If we assume these findings, despite their imperfections, are ‘about right’, why has morbidity expanded? Maybe health services are keeping people alive longer with some morbidity. Maybe we are seeing the arrival of obesity as a major cause of mass morbidity. As shown by the recent GBD updates, mental health and musculoskeletal disorders make up an increasing fraction of disability in most countries; prevention and mitigation of these conditions needs more attention.

The above statistics are as good as we will be able to create in NZ – historically at least. And we applaud the efforts expended by the Ministry of Health and Statistics NZ in producing these statistics. But we actually have major concerns about their reliability. Why?

First, we do not believe the trends are consistent with what we see internationally. For example, an authoritative review by leading demographers in the Lancet outlined how hard it is to get these time series right (we agree!), but that generally speaking across the world healthy life expectancy is increasing as fast as total life expectancy. Also, in Australia ‘life expectancy without disability’ is increasing nicely (figure below) – although it is not all rosy with possible modest increases in absolute years with disability.

MoH-ILE-Report

Why might the NZ report be missing the mark? Three reasons (with our comments – informed by very helpful correspondence with our colleagues at the Ministry of Health and Statistics NZ involved in the latest Report):

  1. Change in actual questions on the NZ Disability Surveys asked over time.
    • There are some subtle changes. These are not substantial but with computer assisted delivery of questionnaires these days, slight alterations in mode of delivery, question order, who is asking (and how they are trained), can all cumulate to affect the answers that are given.
  2. Change in the algorithm used to convert the questions into summary metrics of ‘disability’.
    • The algorithm is complex (lots of questions feed in with different weighting), and is designed to be stable over time. However, we note that the time trend in the proportion of NZers classified as ‘disabled’ is in fact erratic, and jumps up to an implausibly large extent in 2013 (1996 = 20%; 2001 = 20%; 2006 = 17%; 2013 = 24%. Personal communication Phillipa O’Brien, Statistics NZ, August 2013).
  3. Change in societal values.
    • We suspect this is the big one. And it possibly involves both ‘real’ and ‘spurious’ aspects. Namely, as time marches on, our expectations increase, not least because health and social support services grow, expand their reach, and improve. So an ‘objectively constant’ level of disability 20 years ago may have resulted in shoulder shrugging and a ‘She’ll be right’ response, but now might be identified as a problem because of higher expectations and a greater capacity to respond. So-called ‘objective’ questions about the levels of assistance for well-defined daily activities can mitigate this creep in perceptions of disability, but not fully. However, this trend (if it exists) would probably apply equally in NZ and Australia, although it will differ by questions used.
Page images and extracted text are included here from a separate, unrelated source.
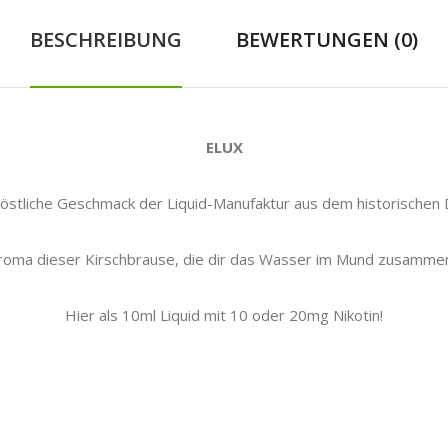
BESCHREIBUNG
BEWERTUNGEN (0)
ELUX
östliche Geschmack der Liquid-Manufaktur aus dem historischen 
roma dieser Kirschbrause, die dir das Wasser im Mund zusammenla
Hier als 10ml Liquid mit 10 oder 20mg Nikotin!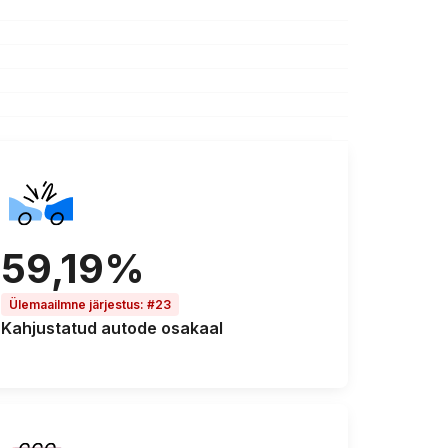
59,19%
Ülemaailmne järjestus
:
#23
Kahjustatud autode
osakaal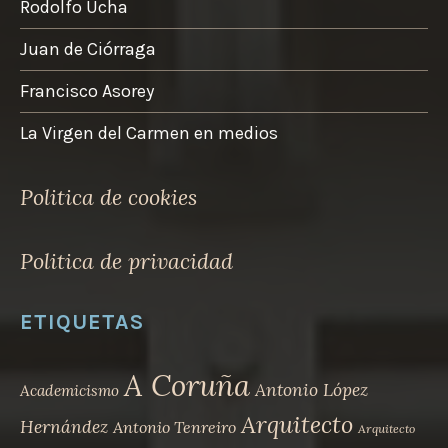
Rodolfo Ucha
product
Juan de Ciórraga
Francisco Asorey
La Virgen del Carmen en medios
Politica de cookies
Politica de privacidad
ETIQUETAS
A Coruña
Antonio López
Academicismo
Arquitecto
Hernández
Antonio Tenreiro
Arquitecto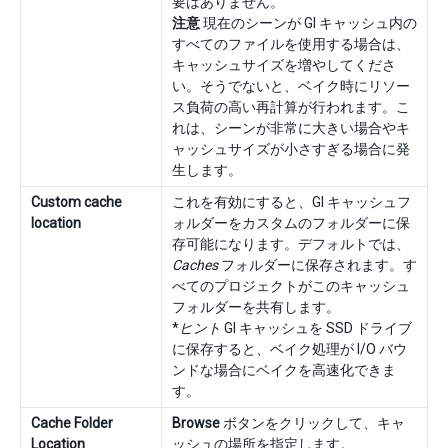
要はありません。
注意
現在のシーンが GI キャッシュ内の
すべてのファイルを使用する場合は、
キャッシュサイズを増やしてくださ
い。そうでないと、ベイク時にリソー
ス負荷の高い再計算が行われます。こ
れは、シーンが非常に大きい場合やキ
ャッシュサイズが小さすぎる場合に発
生します。
Custom cache
これを有効にすると、GI キャッシュフ
location
ォルダーをカスタムのフォルダーに保
存可能になります。デフォルトでは、
Caches
フォルダーに保存されます。す
べてのプロジェクトがこのキャッシュ
フォルダーを共有します。
*
ヒント
GI キャッシュを SSD ドライブ
に保存すると、ベイク処理が I/O バウ
ンドな場合にベイクを高速化できま
す。
Cache Folder
Browse
ボタンをクリックして、キャ
Location
ッシュの場所を指定します。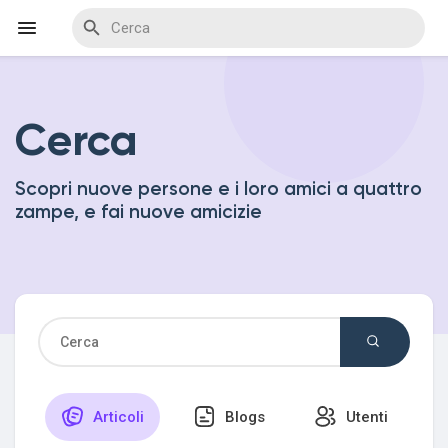
Cerca
Discover Events
Scopri nuove persone e i loro amici a quattro
My Events
zampe, e fai nuove amicizie
Discover Blogs
Discover Marketplace
Articoli
Blogs
Utenti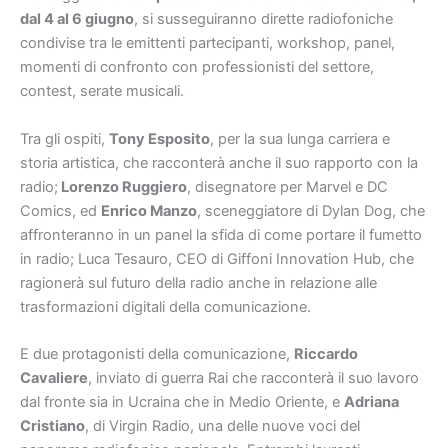
dal 4 al 6 giugno
, si susseguiranno dirette radiofoniche
condivise tra le emittenti partecipanti, workshop, panel,
momenti di confronto con professionisti del settore,
contest, serate musicali.
Tra gli ospiti,
Tony Esposito
, per la sua lunga carriera e
storia artistica, che racconterà anche il suo rapporto con la
radio;
Lorenzo Ruggiero
, disegnatore per Marvel e DC
Comics, ed
Enrico Manzo
, sceneggiatore di Dylan Dog, che
affronteranno in un panel la sfida di come portare il fumetto
in radio; Luca Tesauro, CEO di Giffoni Innovation Hub, che
ragionerà sul futuro della radio anche in relazione alle
trasformazioni digitali della comunicazione.
E due protagonisti della comunicazione,
Riccardo
Cavaliere
, inviato di guerra Rai che racconterà il suo lavoro
dal fronte sia in Ucraina che in Medio Oriente, e
Adriana
Cristiano
, di Virgin Radio, una delle nuove voci del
So there are our concerns. Unfortunately, we are not able to confidently say what the trends actually are – only express our concerns that the best we can do may not be accurate. But this issue – compression or expansion of morbidity – is important. Research that clarifies the best list of objective measures for measuring trends in disability over time is needed, and a closer look at the NZ vs Australia differences.